- **What you are asked to do**
What you return should be the complete data below, word for word, with no pictures in it.
------ Provided records
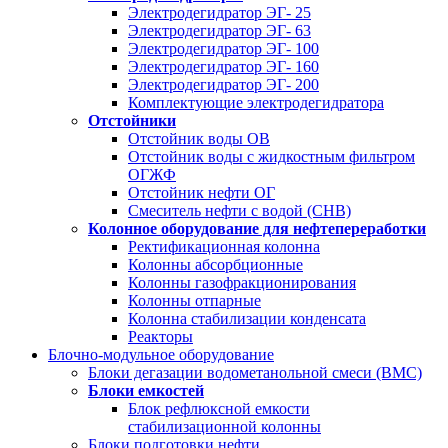
Электродегидратор ЭГ- 25
Электродегидратор ЭГ- 63
Электродегидратор ЭГ- 100
Электродегидратор ЭГ- 160
Электродегидратор ЭГ- 200
Комплектующие электродегидратора
Отстойники
Отстойник воды ОВ
Отстойник воды с жидкостным фильтром
ОГЖФ
Отстойник нефти ОГ
Смеситель нефти с водой (СНВ)
Колонное оборудование для нефтепереработки
Ректификационная колонна
Колонны абсорбционные
Колонны газофракционирования
Колонны отпарные
Колонна стабилизации конденсата
Реакторы
Блочно-модульное оборудование
Блоки дегазации водометанольной смеси (BMC)
Блоки емкостей
Блок рефлюксной емкости
стабилизационной колонны
Блоки подготовки нефти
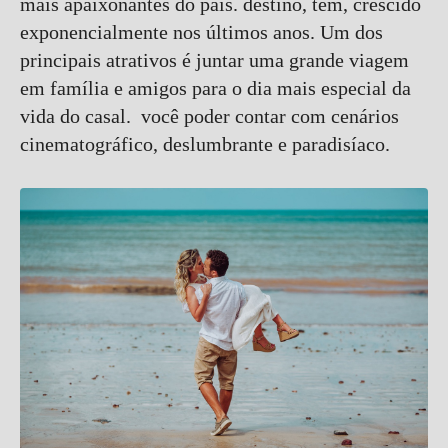
mais apaixonantes do país. destino, têm, crescido
exponencialmente nos últimos anos. Um dos
principais atrativos é juntar uma grande viagem
em família e amigos para o dia mais especial da
vida do casal. você poder contar com cenários
cinematográfico, deslumbrante e paradisíaco.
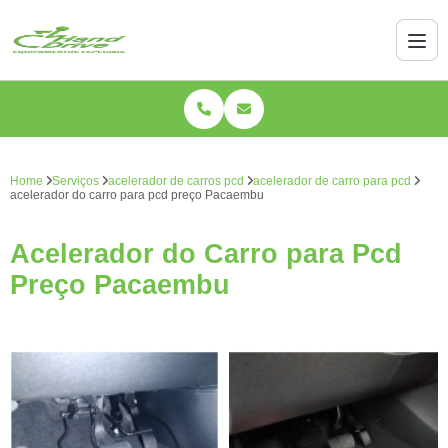
Home
Serviços
acelerador de carros pcd
acelerador de carro para pcd
acelerador do carro para pcd preço Pacaembu
Acelerador do Carro para Pcd
Preço Pacaembu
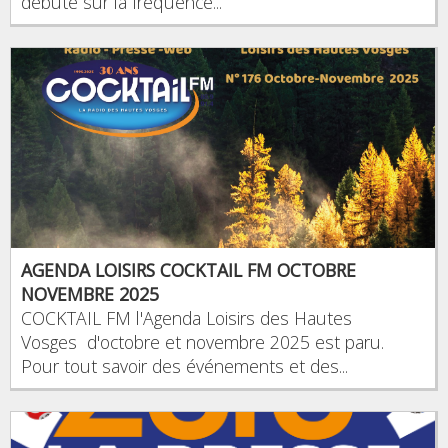
débuté sur la fréquence...
AGENDA LOISIRS COCKTAIL FM OCTOBRE
NOVEMBRE 2025
COCKTAIL FM l'Agenda Loisirs des Hautes
Vosges d'octobre et novembre 2025 est paru.
Pour tout savoir des événements et des...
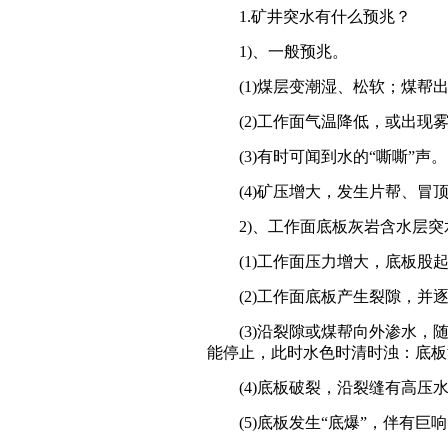
1.矿井突水有什么预兆？
1)、一般预兆。
(1)煤层变潮湿、松软；煤帮出
(2)工作面气温降低，或出现雾
(3)有时可闻到水的“嘶嘶”声。
(4)矿压增大，发生片帮、冒
2)、工作面底板灰岩含水层突
(1)工作面压力增大，底板股起，
(2)工作面底板产生裂隙，并
(3)沿裂隙或煤帮向外渗水，随
能停止，此时水色时清时浊：底板
(4)底板破裂，沿裂缝有高压水
(5)底板发生“底爆”，伴有巨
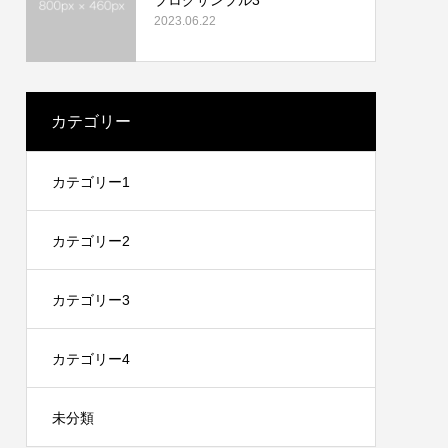
2023.06.22
カテゴリー
カテゴリー1
カテゴリー2
カテゴリー3
カテゴリー4
未分類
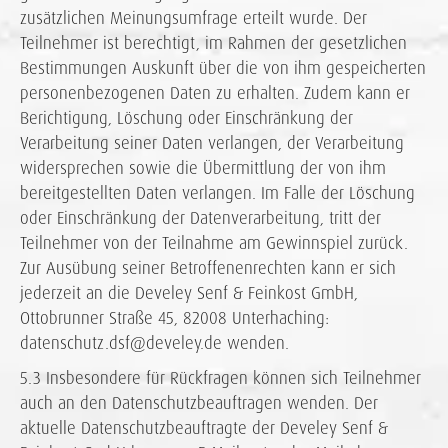
zusätzlichen Meinungsumfrage erteilt wurde. Der
Teilnehmer ist berechtigt, im Rahmen der gesetzlichen
Bestimmungen Auskunft über die von ihm gespeicherten
personenbezogenen Daten zu erhalten. Zudem kann er
Berichtigung, Löschung oder Einschränkung der
Verarbeitung seiner Daten verlangen, der Verarbeitung
widersprechen sowie die Übermittlung der von ihm
bereitgestellten Daten verlangen. Im Falle der Löschung
oder Einschränkung der Datenverarbeitung, tritt der
Teilnehmer von der Teilnahme am Gewinnspiel zurück.
Zur Ausübung seiner Betroffenenrechten kann er sich
jederzeit an die Develey Senf & Feinkost GmbH,
Ottobrunner Straße 45, 82008 Unterhaching:
datenschutz.dsf@develey.de wenden.
5.3 Insbesondere für Rückfragen können sich Teilnehmer
auch an den Datenschutzbeauftragen wenden. Der
aktuelle Datenschutzbeauftragte der Develey Senf &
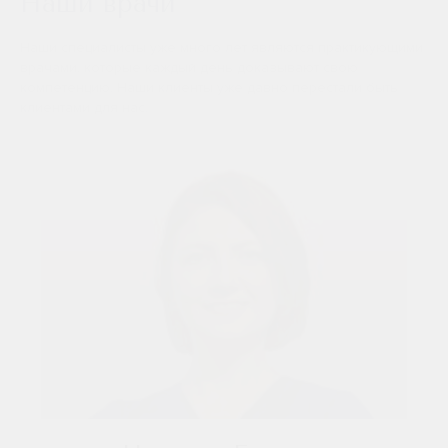
Наши врачи
WhatsApp или по номеру телефона +7 (347) 262-77-66.
Наши специалисты уже много лет являются практикующими
врачами, которые каждый день доказывают свою
компетенцию. Наши клиенты уже давно перестали быть
клиентами для нас.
------------
- **Task output**
Электродегидратор ЭГ- 25
Электродегидратор ЭГ- 63
Электродегидратор ЭГ- 100
Электродегидратор ЭГ- 160
Электродегидратор ЭГ- 200
Комплектующие электродегидратора
Отстойники
Отстойник воды ОВ
Отстойник воды с жидкостным фильтром
ОГЖФ
Отстойник нефти ОГ
Смеситель нефти с водой (СНВ)
Колонное оборудование для нефтепереработки
Ректификационная колонна
Колонны абсорбционные
Колонны газофракционирования
Колонны отпарные
Колонна стабилизации конденсата
Реакторы
Блочно-модульное оборудование
Блоки дегазации водометанольной смеси (BMC)
Блоки емкостей
Блок рефлюксной емкости
стабилизационной колонны
Блоки подготовки нефти
mais apaixonantes do país. destino, têm, crescido
exponencialmente nos últimos anos. Um dos
principais atrativos é juntar uma grande viagem
em família e amigos para o dia mais especial da
vida do casal. você poder contar com cenários
cinematográfico, deslumbrante e paradisíaco.
Home
Serviços
acelerador de carros pcd
acelerador de carro para pcd
acelerador do carro para pcd preço Pacaembu
Acelerador do Carro para Pcd
Preço Pacaembu
débuté sur la fréquence...
AGENDA LOISIRS COCKTAIL FM OCTOBRE
NOVEMBRE 2025
COCKTAIL FM l'Agenda Loisirs des Hautes
Vosges d'octobre et novembre 2025 est paru.
Pour tout savoir des événements et des...
1.矿井突水有什么预兆？
1)、一般预兆。
(1)煤层变潮湿、松软；煤帮出
(2)工作面气温降低，或出现雾
(3)有时可闻到水的“嘶嘶”声。
(4)矿压增大，发生片帮、冒
2)、工作面底板灰岩含水层突
(1)工作面压力增大，底板股起，
(2)工作面底板产生裂隙，并
(3)沿裂隙或煤帮向外渗水，随
能停止，此时水色时清时浊：底板
(4)底板破裂，沿裂缝有高压水
(5)底板发生“底爆”，伴有巨
2023.06.22
カテゴリー
カテゴリー1
カテゴリー2
カテゴリー3
カテゴリー4
未分類
zusätzlichen Meinungsumfrage erteilt wurde. Der
Teilnehmer ist berechtigt, im Rahmen der gesetzlichen
Bestimmungen Auskunft über die von ihm gespeicherten
personenbezogenen Daten zu erhalten. Zudem kann er
Berichtigung, Löschung oder Einschränkung der
Verarbeitung seiner Daten verlangen, der Verarbeitung
widersprechen sowie die Übermittlung der von ihm
bereitgestellten Daten verlangen. Im Falle der Löschung
oder Einschränkung der Datenverarbeitung, tritt der
Teilnehmer von der Teilnahme am Gewinnspiel zurück.
Zur Ausübung seiner Betroffenenrechten kann er sich
jederzeit an die Develey Senf & Feinkost GmbH,
Ottobrunner Straße 45, 82008 Unterhaching:
datenschutz.dsf@develey.de wenden.
5.3 Insbesondere für Rückfragen können sich Teilnehmer
auch an den Datenschutzbeauftragen wenden. Der
aktuelle Datenschutzbeauftragte der Develey Senf &
Наши врачи
WhatsApp или по номеру телефона +7 (347) 262-77-66.
Наши специалисты уже много лет являются практикующими
врачами, которые каждый день доказывают свою
компетенцию. Наши клиенты уже давно перестали быть
клиентами для нас.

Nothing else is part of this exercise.